Summary — HB 5887 (Public Act 261 of 2024)

Amends: Michigan Penal Code (1931 PA 328) by adding section 213b (MCL 750.213b)
Sponsor: Rep. John Fitzgerald
Enacted: Approved by Governor Jan. 22, 2025; Effective April 2, 2025 (PA 261'24)

Purpose

Creates a specific criminal offense for sexual extortion (commonly called "sextortion") — i.e., threatening to release, create, exhibit, or distribute sexually explicit photographs or videos of a person to coerce that person to do (or refrain from doing) something, with the intent of obtaining additional sexually explicit material or anything else of value.

Key elements of the offense

  • Mens rea and conduct: The actor must intentionally and maliciously threaten to release/exhibit/create/distribute sexually explicit visual material of another person to compel (or attempt to compel) that person to act or refrain from acting against their will.
  • Intended gain: The threat must be made with intent to obtain sexually explicit visual material or anything else of value.
  • Material covered: “Sexually explicit visual material” = photographs or videos depicting nudity, erotic fondling, sexual intercourse, or sadomasochistic abuse. “Nudity” is defined to include genitalia, anus, or female nipples/areola.

Penalties

  • First offense: felony — up to 5 years imprisonment, a fine up to $5,000, or both.
  • Second offense: felony — up to 10 years imprisonment, a fine up to $10,000, or both.
  • Third or subsequent offense: felony — up to 20 years imprisonment, a fine up to $20,000, or both.
  • Aggravated circumstances (increasing maximum to 25 years):
    • Victim is under 18 or a vulnerable adult and perpetrator is over 18; or
    • The victim suffers serious physical harm, serious mental harm, or death as a result of the offense.
  • Juvenile offenders (perpetrator under 18): classified as a misdemeanor — up to 1 year imprisonment. Courts may order behavioral health counseling.

Definitions (selected)

  • Serious physical harm: injury that threatens life, causes substantial disfigurement, or seriously impairs functioning.
  • Serious mental harm: mental injury causing substantial, visibly demonstrable alteration of mental functioning.
  • Vulnerable adult: as defined elsewhere in statute (section 145m).

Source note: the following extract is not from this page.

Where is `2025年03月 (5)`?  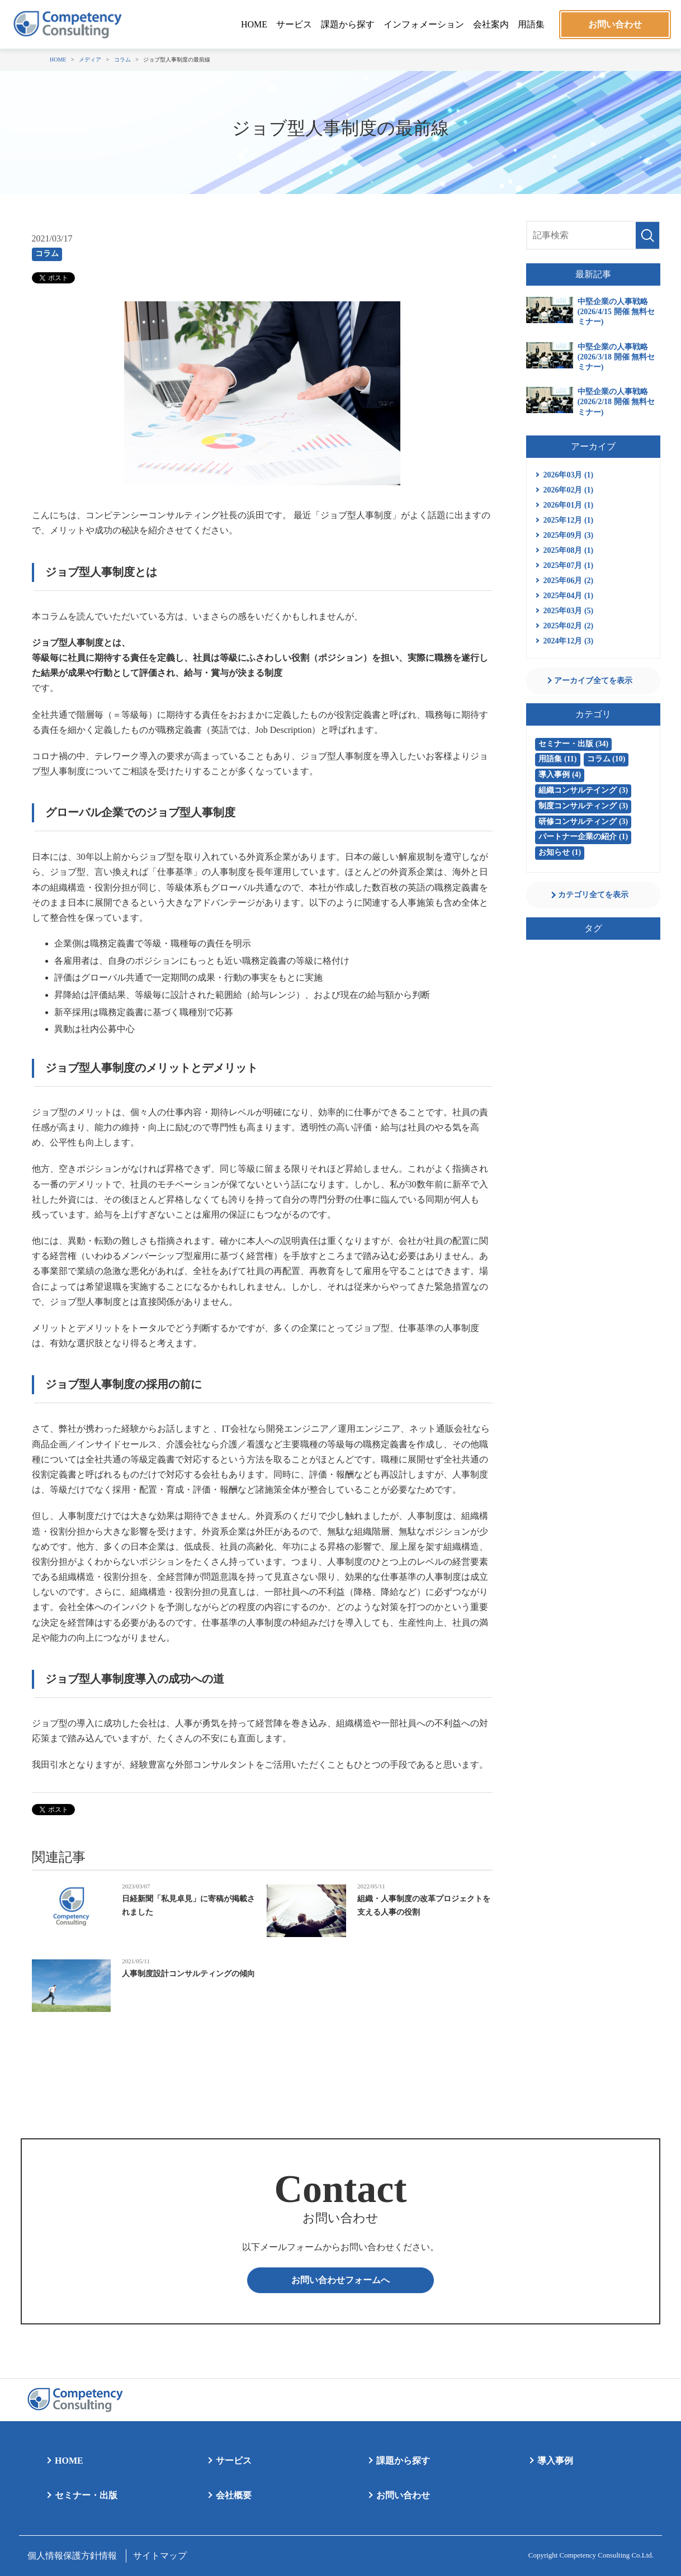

Related measures and impacts

  • Companion bills: HB 5888 (would add these felonies to sentencing guidelines) and HB 5889 (would require educational notice and school-based education about this offense). HB 5888/HB 5889 were tied to HB 5887 in analysis.
  • Fiscal impact: Indeterminate. New felony convictions could increase state prison and probation costs. House Fiscal Agency noted FY2023 average incarceration cost ≈ $48,700 per prisoner and ≈ $5,400 per offender for parole/probation supervision; local court impacts depend on caseload changes.

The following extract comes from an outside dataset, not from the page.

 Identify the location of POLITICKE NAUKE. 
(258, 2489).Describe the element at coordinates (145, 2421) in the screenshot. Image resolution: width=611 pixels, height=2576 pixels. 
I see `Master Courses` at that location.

Legislative/timeline highlights

  • Introduced: June 27, 2024; Substitute (H‑1) adopted in House Dec. 13, 2024.
  • Passed House and Senate in December 2024; enrolled and presented to Governor; approved Jan. 22, 2025.
  • Assigned PA 261'24, effective April 2, 2025.

Who is affected: potential victims of sextortion (including minors and vulnerable adults), persons who threaten to distribute sexually explicit material, juvenile offenders (subject to different treatment), law enforcement, prosecutors, courts, and correctional/probation systems.

Compiled from official sources — confirm details with the bill’s official record.